Recently I ran into a deadlock problem while training PSPNet on gluon-cv
using SyncBatchNorm
layers. The program was stuck randomly without throwing any error. I looked into the problem in the past days and I found this reply which suggested to do a sanity check using p2pBandwidthLatencyTest
.
I ran the check and it showed me the following information.
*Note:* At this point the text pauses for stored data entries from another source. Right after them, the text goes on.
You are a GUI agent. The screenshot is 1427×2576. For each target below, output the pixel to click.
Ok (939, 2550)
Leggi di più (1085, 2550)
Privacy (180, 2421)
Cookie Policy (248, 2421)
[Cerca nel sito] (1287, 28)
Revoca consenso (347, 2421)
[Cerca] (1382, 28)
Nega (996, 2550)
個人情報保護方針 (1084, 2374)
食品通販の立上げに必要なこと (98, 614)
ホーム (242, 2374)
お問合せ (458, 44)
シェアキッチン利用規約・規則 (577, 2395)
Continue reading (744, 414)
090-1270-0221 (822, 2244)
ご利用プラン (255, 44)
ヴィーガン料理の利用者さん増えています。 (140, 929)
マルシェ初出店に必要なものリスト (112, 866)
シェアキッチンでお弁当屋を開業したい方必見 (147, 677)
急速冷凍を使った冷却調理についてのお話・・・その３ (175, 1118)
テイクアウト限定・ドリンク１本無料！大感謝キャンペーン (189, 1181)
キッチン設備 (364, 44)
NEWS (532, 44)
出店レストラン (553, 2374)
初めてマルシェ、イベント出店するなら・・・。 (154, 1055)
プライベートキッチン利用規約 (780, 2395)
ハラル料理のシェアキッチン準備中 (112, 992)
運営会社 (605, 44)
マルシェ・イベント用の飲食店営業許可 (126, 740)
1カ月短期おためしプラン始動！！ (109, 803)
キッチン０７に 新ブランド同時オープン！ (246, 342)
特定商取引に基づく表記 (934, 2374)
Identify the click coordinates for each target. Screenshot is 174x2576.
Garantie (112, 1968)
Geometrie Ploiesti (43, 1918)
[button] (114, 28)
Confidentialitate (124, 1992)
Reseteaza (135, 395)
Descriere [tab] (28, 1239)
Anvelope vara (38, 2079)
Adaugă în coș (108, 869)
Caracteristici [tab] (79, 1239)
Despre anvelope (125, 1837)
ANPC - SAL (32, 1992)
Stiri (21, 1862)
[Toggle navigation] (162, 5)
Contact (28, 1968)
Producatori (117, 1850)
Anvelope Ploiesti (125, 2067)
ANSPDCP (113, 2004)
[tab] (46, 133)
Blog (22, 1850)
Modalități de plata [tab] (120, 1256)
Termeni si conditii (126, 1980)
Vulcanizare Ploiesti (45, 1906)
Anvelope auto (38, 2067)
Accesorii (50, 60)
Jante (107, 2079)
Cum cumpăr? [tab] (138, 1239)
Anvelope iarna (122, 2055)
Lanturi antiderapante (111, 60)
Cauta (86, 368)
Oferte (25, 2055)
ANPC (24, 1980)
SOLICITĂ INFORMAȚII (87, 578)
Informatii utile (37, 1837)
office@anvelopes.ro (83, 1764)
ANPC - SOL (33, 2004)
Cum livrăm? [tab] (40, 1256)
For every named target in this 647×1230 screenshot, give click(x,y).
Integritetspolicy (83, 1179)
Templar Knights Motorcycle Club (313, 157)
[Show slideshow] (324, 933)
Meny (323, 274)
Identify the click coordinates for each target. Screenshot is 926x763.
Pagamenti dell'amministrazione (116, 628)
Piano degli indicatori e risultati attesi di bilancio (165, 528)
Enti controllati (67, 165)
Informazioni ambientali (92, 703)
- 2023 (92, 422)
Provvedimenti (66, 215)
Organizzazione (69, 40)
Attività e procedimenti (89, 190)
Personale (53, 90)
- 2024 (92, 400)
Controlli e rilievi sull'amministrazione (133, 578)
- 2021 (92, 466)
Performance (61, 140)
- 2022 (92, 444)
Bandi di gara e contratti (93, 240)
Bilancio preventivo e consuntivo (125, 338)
Device: 0, GeForce GTX 1080 Ti, pciBusID: 2, pciDeviceID: 0, pciDomainID:0
Device: 1, GeForce GTX 1080 Ti, pciBusID: 3, pciDeviceID: 0, pciDomainID:0
Device: 2, GeForce GTX 1080 Ti, pciBusID: 82, pciDeviceID: 0, pciDomainID:0
Device: 3, GeForce GTX 1080 Ti, pciBusID: 83, pciDeviceID: 0, pciDomainID:0
Device=0 CAN Access Peer Device=1
Device=0 CANNOT Access Peer Device=2
Device=0 CANNOT Access Peer Device=3
Device=1 CAN Access Peer Device=0
Device=1 CANNOT Access Peer Device=2
Device=1 CANNOT Access Peer Device=3
Device=2 CANNOT Access Peer Device=0
Device=2 CANNOT Access Peer Device=1
Device=2 CAN Access Peer Device=3
Device=3 CANNOT Access Peer Device=0
Device=3 CANNOT Access Peer Device=1
Device=3 CAN Access Peer Device=2
Then I found that only my GPUs 0 and 1 or 2 and 3 can talk to each other. I tried to run the program only using GPUs 0 and 1 and it worked (at least it is still running).
So I would like to know whether the SyncBatchNorm
layer requires peer access within GPUs?